Write a computer program to play chess. It doesn’t have to play particularly well, just display an ability comparable to the average human being who has some aptitude for the game.
What is the point of that? Computers have been playing passable games of chess for almost as long as there have been computers. In 1996 IBM’s Deep Blue defeated the human grandmaster Gary Kasparov, surely moving chess-playing into the “solved” column of computer science. In hindsight, making chess a benchmark of artificial intelligence seems like a mistake. To play well one must be able to quickly enumerate a large but nevertheless finite and well-defined search space, something that computers are better at than human beings. Suggest something harder.
But wait, I was serious about that “average human being” part. For example, a human being can play on all sorts of sets. The board can be a piece of black-and-white cardboard with a fold down the middle, an unrolled green-and-tan square of felt, or rigid expensive carpentry with mother-of-pearl squares. There can be wood pieces, plastic pieces. Novelty sets with chessmen in the shape of Civil War soldiers or J.R.R. Tolkien characters. Stylized two-dimensional shapes from a newspaper column, or those same shapes projected on the screen of a different chess-playing computer program. Make your program handle that.
That’s probably doable. Distilling the common essence of these various situations (thirty-two identifiable things, grouped into various equivalence classes, arranged on an 8×8 grid) is about state of the art for computer vision. It is straightforward to formulate a machine learning approach to a chessboard/not-chessboard classification. To identify individual pieces and their relevant spatial relationships to each other is harder, but let’s say it too is doable. “Merely” an engineering task. You may elect to put an image processing layer of sufficient accuracy in front of your traditional chess-playing program, in whose source code I could no doubt find strings like “bishop”, “board_position”, and “legal_to_castle”.
But the average person isn’t born knowing anything about bishops or board positions or castling. We don’t have the capacity for identifying knights (paradigmatically horses, but in failing that the most contextually horse-like things in a set of fourteen other things) hard-wired into our brains. So it is cheating to hard-code a concept of knight into your program, or even to have amassed pictures of knights as part of the training process for a computer vision system. (And what does “contextually” mean anyway?) No, you must write a program that when presented with a series of chess-like situations is somehow able to discern their significance.

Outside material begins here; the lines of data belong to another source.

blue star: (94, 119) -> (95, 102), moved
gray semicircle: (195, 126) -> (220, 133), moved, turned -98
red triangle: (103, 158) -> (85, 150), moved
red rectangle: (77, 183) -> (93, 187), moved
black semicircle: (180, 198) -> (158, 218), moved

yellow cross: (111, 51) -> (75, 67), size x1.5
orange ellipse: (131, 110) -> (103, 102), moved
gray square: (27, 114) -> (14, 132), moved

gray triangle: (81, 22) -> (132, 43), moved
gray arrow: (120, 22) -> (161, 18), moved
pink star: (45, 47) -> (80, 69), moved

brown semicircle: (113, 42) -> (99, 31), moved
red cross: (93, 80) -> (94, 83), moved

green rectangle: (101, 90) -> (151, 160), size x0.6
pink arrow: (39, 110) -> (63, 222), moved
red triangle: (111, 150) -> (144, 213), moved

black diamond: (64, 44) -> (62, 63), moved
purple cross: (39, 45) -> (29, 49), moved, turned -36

(You are allowed to write a program learn to play chess by having the game explained to it. That is how most people learn. In this case, though, your program would have to understand human language.)

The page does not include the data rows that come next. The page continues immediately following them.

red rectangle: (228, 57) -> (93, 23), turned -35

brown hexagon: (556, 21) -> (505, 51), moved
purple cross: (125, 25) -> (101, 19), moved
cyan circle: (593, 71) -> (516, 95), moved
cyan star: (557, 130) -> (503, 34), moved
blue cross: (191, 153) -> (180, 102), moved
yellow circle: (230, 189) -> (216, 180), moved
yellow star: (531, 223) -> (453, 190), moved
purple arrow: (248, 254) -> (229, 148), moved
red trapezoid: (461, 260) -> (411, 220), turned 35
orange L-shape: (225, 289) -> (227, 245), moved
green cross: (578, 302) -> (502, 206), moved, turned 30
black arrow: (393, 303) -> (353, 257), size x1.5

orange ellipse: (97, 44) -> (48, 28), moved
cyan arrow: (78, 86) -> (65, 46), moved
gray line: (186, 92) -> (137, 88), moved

What is a chess-like situation? How do you steer your program’s attention towards those things in particular? Why does a person play chess? For enjoyment, intellectual challenge? To be sociable, or to satisfy a competitive urge? The earn masters’ points, to win, to prove yourself, to hustle money in Washington Square Park? How do you incline a machine to arrange these disparate concepts around a hub of black-and-white and thirty-two pieces? (And it must be thirty-two. If someone presents your program with a setup missing a queen, or with the pieces lying in a jumble in the middle of the board, it must be able to identify this as “not-chess” and fail to play in an appropriate manner.) I haven’t even asked you to build a robot to pick up chessmen and physically move them, even though that is what people do too, and also aren’t born knowing how to do it. How do you pick chess out from the general flow of life?